Hot Chocolate

Really just the pulverized, roasted and melted-down by-product of the humble cacao bean, it's when blended with mounds of butter and sugar that chocolate takes on that glorious, sexy sheen. And that's where the trouble begins--just ask the people who make it.

"It is one of the four main food groups," swears Boulder restaurateur and caterer Peggy Bittner.

In fact, chocolate will be practically the only food group this Friday at the annual Chocolate Lovers' Fling in Boulder, a combined chocolate tasting, competition and auction that raises funds for Boulder County Safehouse.

Several of the area's best professional and amateur chocolatiers will be whipping up their most decadent inventions to date for the Fling. Contest coordinator Connie Dollaghan says she's seen everything from chocolate castles to chocolate swans over the years. Last year's professional trophy went to a gigantic white-chocolate pig fashioned by chef Randy King of Trios.

There's something about this stuff, isn't there? Let the chocolatiers try to explain it:

"It's a comfort food," says Bittner, who has been creating chocolate concoctions for the Fling for years. "Chocolate appeals to all the senses. A nice ganache torte tastes good, it looks good--it just makes you feel good."

"I love chocolate," sighs pastry chef Melonie Fusilier of A Taste of Heaven. Watch out--she's starting to muse: "More than anything, it hits all your senses in so many different ways--the smell, the flavor, the taste."

And this love never diminishes. "They laugh at me in the kitchen," Fusilier says, "because even though I've had the same thing so many times, I still say, 'Oh, that's wonderful. Oh, that's so-o-o good.'"

Like most other chocolate artists, she cites the legendary aphrodisiac quality of chocolate as one of its greatest charms.

"It's like a gift of something decadent, of lavishness," she says. "That's what chocolate is--a gift that says 'I love you so much I lavish this on you.'"

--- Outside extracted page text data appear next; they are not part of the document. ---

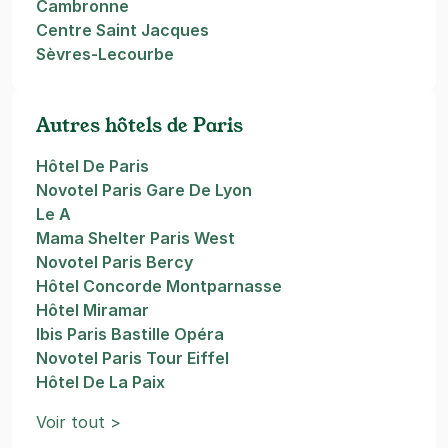
Cambronne
Centre Saint Jacques
Sèvres-Lecourbe
Autres hôtels de Paris
Hôtel De Paris
Novotel Paris Gare De Lyon
Le A
Mama Shelter Paris West
Novotel Paris Bercy
Hôtel Concorde Montparnasse
Hôtel Miramar
Ibis Paris Bastille Opéra
Novotel Paris Tour Eiffel
Hôtel De La Paix
Voir tout >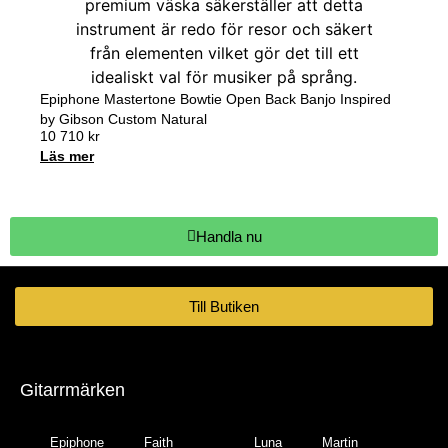
Epiphone Mastertone Bowtie Open Back Banjo Inspired
by Gibson Custom Natural
10 710
kr
Läs mer
Handla nu
Till Butiken
Gitarrmärken
Epiphone
Faith
Luna
Martin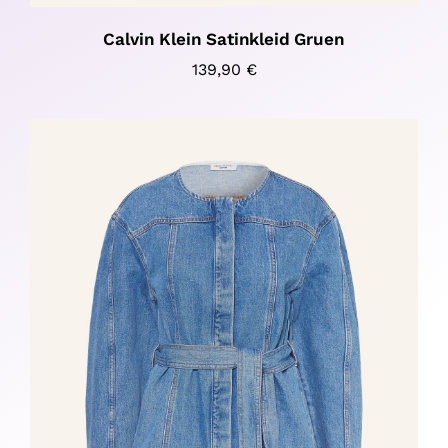
Calvin Klein Satinkleid Gruen
139,90
€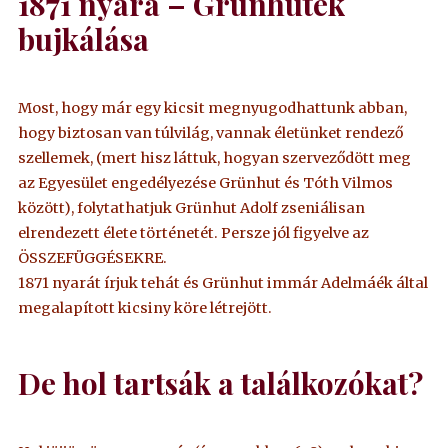
1871 nyara – Grünhuték
bujkálása
Most, hogy már egy kicsit megnyugodhattunk abban,
hogy biztosan van túlvilág, vannak életünket rendező
szellemek, (mert hisz láttuk, hogyan szerveződött meg
az Egyesület engedélyezése Grünhut és Tóth Vilmos
között), folytathatjuk Grünhut Adolf zseniálisan
elrendezett élete történetét. Persze jól figyelve az
ÖSSZEFÜGGÉSEKRE.
1871 nyarát írjuk tehát és Grünhut immár Adelmáék által
megalapított kicsiny köre létrejött.
De hol tartsák a találkozókat?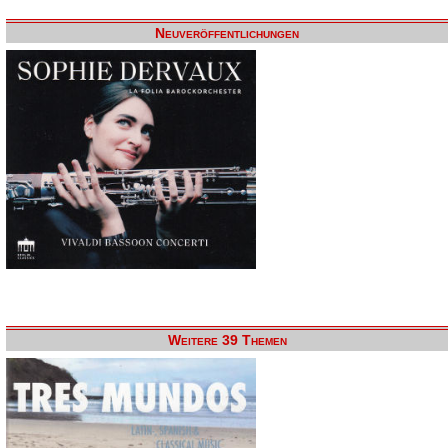
Neuveröffentlichungen
Weitere 39 Themen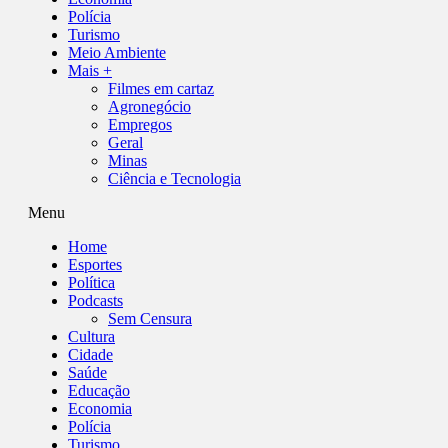
Polícia
Turismo
Meio Ambiente
Mais +
Filmes em cartaz
Agronegócio
Empregos
Geral
Minas
Ciência e Tecnologia
Menu
Home
Esportes
Política
Podcasts
Sem Censura
Cultura
Cidade
Saúde
Educação
Economia
Polícia
Turismo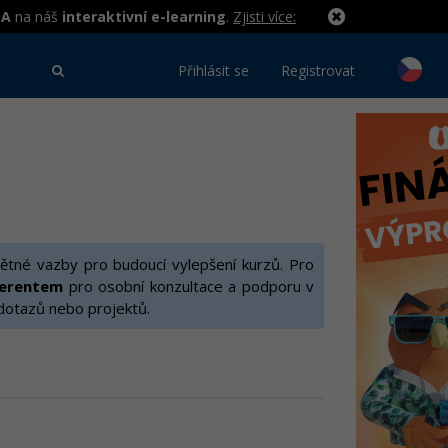
MA
na náš
interaktivní e-learning
.
Zjisti více:
Přihlásit se
Registrovat
ětné vazby pro budoucí vylepšení kurzů. Pro
ferentem
pro osobní konzultace a podporu v
 dotazů nebo projektů.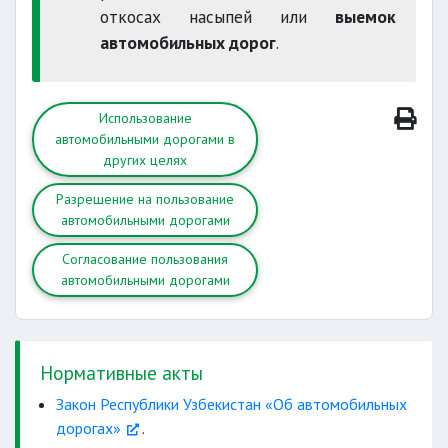
откосах насыпей или
выемок
автомобильных дорог
.
Использование
автомобильными дорогами в
других целях
Разрешение на пользование
автомобильными дорогами
Согласование пользования
автомобильными дорогами
Нормативные акты
Закон Республики Узбекистан «Об автомобильных
дорогах»
.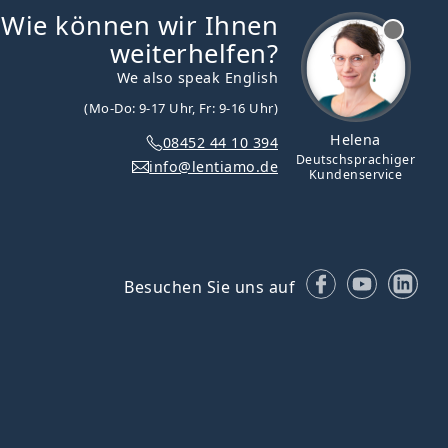
Wie können wir Ihnen
ist offline
weiterhelfen?
We also speak English
(Mo-Do: 9-17 Uhr, Fr: 9-16 Uhr)
Helena
08452 44 10 394
Deutschsprachiger
info@lentiamo.de
Kundenservice
Facebook
YouTube
Lin
Besuchen Sie uns auf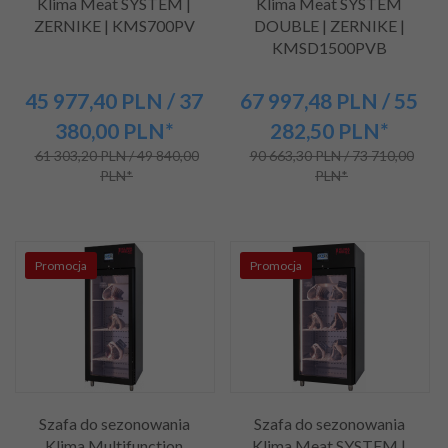
Klima Meat SYSTEM |
Klima Meat SYSTEM
ZERNIKE | KMS700PV
DOUBLE | ZERNIKE |
KMSD1500PVB
45 977,
40
PLN
/ 37
67 997,
48
PLN
/ 55
380,00
PLN*
282,50
PLN*
61 303,20 PLN / 49 840,00
90 663,30 PLN / 73 710,00
PLN*
PLN*
Promocja
Promocja
Szafa do sezonowania
Szafa do sezonowania
Klima Multifunction
Klima Meat SYSTEM |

Fusilier seems to favor big, chaotic, sinful desserts that practically melt on the platter, but she won't divulge what she plans to enter in this year's Fling: "My staff said, 'Don't you dare tell!'"

Newcomer Mary Powell, a self-taught artist-turned-confectioner who says her entry into the chocolate business was a fluke, runs a wholesale business, Blue Chocolate, with partner James Osborne. They specialize in non-traditional, handmade, sculptural works that are not only beautiful and delicious but also provide an outlet for her art-schooled talents.

"I use chocolate like paint," says Powell, "making filigree or lace designs using white, milk and dark tones." She then finishes off her hand-dipped, individually formed creations with personal touches such as hand-drawn cards and sugared edible flowers.

How does Powell explain chocolate? She thinks people are drawn in by a certain mystique and romance, but she also grants that it's partly chemical. "It reacts with people's minds," she says.

Powell swears that she's not an addict, but she's seen plenty of them, like "the woman with chocolate oozing down her chin" at one tasting event.

After all, the stuff is not only addictive, it's destined to disappear.
As a painter, Powell says, "the hard part is to see it being eaten."